**REQUIREMENT**
Return all of the following entries as written, but without the images.

**SOURCE MATERIAL**
···
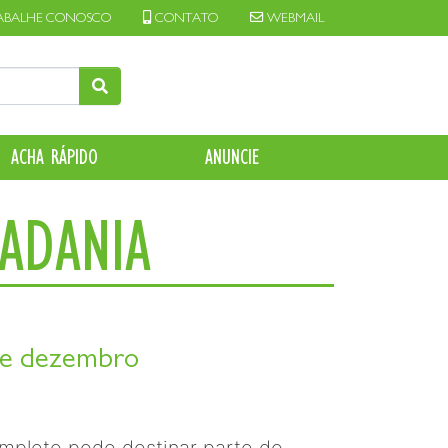
ABALHE CONOSCO
CONTATO
WEBMAIL
ACHA RÁPIDO
ANUNCIE
DADANIA
 de dezembro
···
**ANSWER AREA**
ABALHE CONOSCO
CONTATO
WEBMAIL
ACHA RÁPIDO
ANUNCIE
DADANIA
 de dezembro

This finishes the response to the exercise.